The European Central Bank should not favour so-called “green” assets in its multi-trillion-euro bond-buying programme or its work as bank supervisor, incoming ECB board member Isabel Schnabel said in an interview published on Monday (30 December).
Schnabel, a German economist who will join the ECB on 1 January, said using the central bank’s bond purchases, aimed at boosting inflation, to finance the fight against climate change could tie Frankfurt’s hands if it wanted to stop the scheme.
“I would find it rather problematic if the ECB were to favour green bonds as part of its bond purchase programmes,” she told the German newspaper Boersen-Zeitung. “We should not forget that the central bank needs the flexibility to reverse monetary policy if necessary.”
Her views contrasted with those of Bank of England Governor Mark Carney, who told BBC radio that financial services weren’t doing enough to discourage investment in fossil fuels. He called for a mix of public investment and change driven to combat climate change.
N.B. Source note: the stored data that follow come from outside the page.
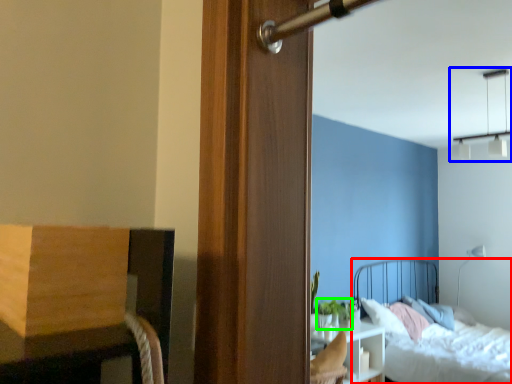 Question: Considering the real-world distances, which object is farthest from bed (highlighted by a red box)? light fixture (highlighted by a blue box) or plant (highlighted by a green box)?

Choices:
 (A) light fixture
 (B) plant

Answer: (A) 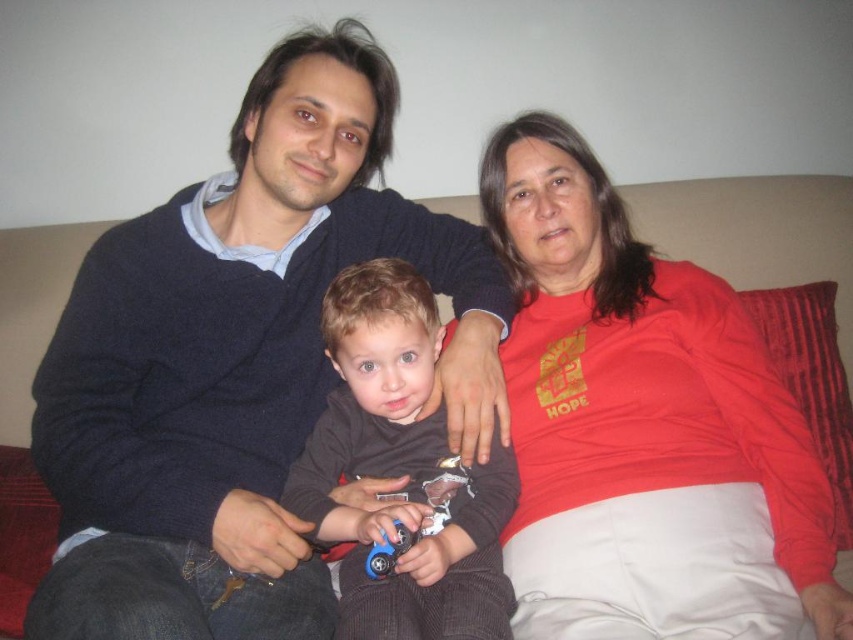 You are a photographer standing 30 inches away from the couch. You want to take a closeup shot of the matte dark blue sweater at center. Can you reach the sweater without moving closer than your current position?

The matte dark blue sweater at center is 31.48 inches from the viewer. Since you are currently 30 inches away, you need to move 1.48 inches closer to reach it.

You are a photographer standing 40 inches away from the couch. You want to take a closeup photo of the red matte shirt at center. Can you focus on it without moving closer?

The red matte shirt at center is 36.25 inches away from the viewer. Since you are standing 40 inches away, you are 3.75 inches too far to focus on it without moving closer.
— Chris Packham (@ChrisGPackham) December 30, 2019
Schnabel also opposed giving green assets preferential treatment when they are accepted as collateral for ECB loans or when setting risk weights for banks, arguing they can be risky, too, and doing so would destabilise the financial system.
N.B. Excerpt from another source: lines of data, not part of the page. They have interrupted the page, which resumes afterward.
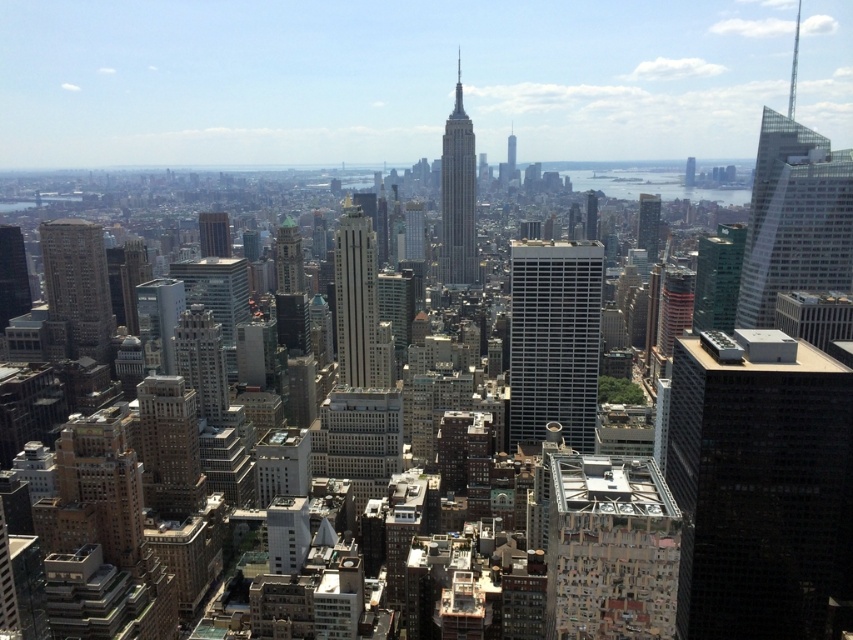 Looking at this image, does gray concrete skyscraper at center have a lesser width compared to silver glass skyscraper at center?

Incorrect, gray concrete skyscraper at center's width is not less than silver glass skyscraper at center's.

Measure the distance between point (x=595, y=372) and camera.

2094.60 feet

Is point (540, 296) farther from viewer compared to point (354, 371)?

That is True.

Locate an element on the screen. The height and width of the screenshot is (640, 853). gray concrete skyscraper at center is located at coordinates (554, 339).

Does silver glass skyscraper at center appear on the right side of glassy reflective skyscraper at center-right?

No, silver glass skyscraper at center is not to the right of glassy reflective skyscraper at center-right.

Is silver glass skyscraper at center wider than glassy reflective skyscraper at center-right?

Yes.

Is point (373, 246) closer to viewer compared to point (654, 211)?

Yes, it is.

Identify the location of silver glass skyscraper at center. (357, 298).

Between textured concrete building at center and matte gray skyscraper at center-left, which one appears on the left side from the viewer's perspective?

From the viewer's perspective, matte gray skyscraper at center-left appears more on the left side.

Who is more distant from viewer, [637,636] or [212,253]?

Point [212,253]

Image resolution: width=853 pixels, height=640 pixels. In order to click on textured concrete building at center in this screenshot , I will do `click(610, 548)`.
The ECB should phase out climate-warming investments by preferring green bonds, said Christine Lagarde, the central bank’s new president, as she sought parliamentary approval before her nomination earlier this year.
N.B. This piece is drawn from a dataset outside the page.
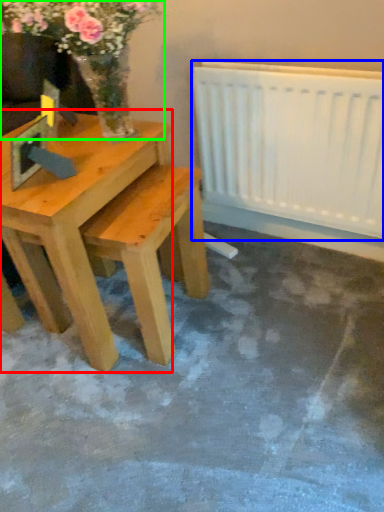 Question: Based on their relative distances, which object is nearer to table (highlighted by a red box)? Choose from radiator (highlighted by a blue box) and floral arrangement (highlighted by a green box).

Choices:
 (A) radiator
 (B) floral arrangement

Answer: (B)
While the amount of carbon assets in the ECB’s portfolio “can’t change overnight”, Lagarde said a “move to a gradual transition to eliminate this type of assets” was “something that needs to be done”.
But Germany is sceptical of any such move. Bundesbank chief Jens Weidmann responded to Lagarde’s call by insisting it was up to governments, and not the ECB, to fight climate change.
EU states failed to agree on what qualifies as a green asset earlier this month, making the ECB’s involvement even more difficult.
Climate change is one of the topics of a strategic review that the ECB will carry out in the coming year, along with a reassessment of the inflation target, currently set below, but close to 2%.
Schnabel said the goal should be clarified but saw little value in changing it or creating a range around it, as suggested by some commentators and fellow policy makers.
“It seems at least questionable whether this would bring more clarity,” she said.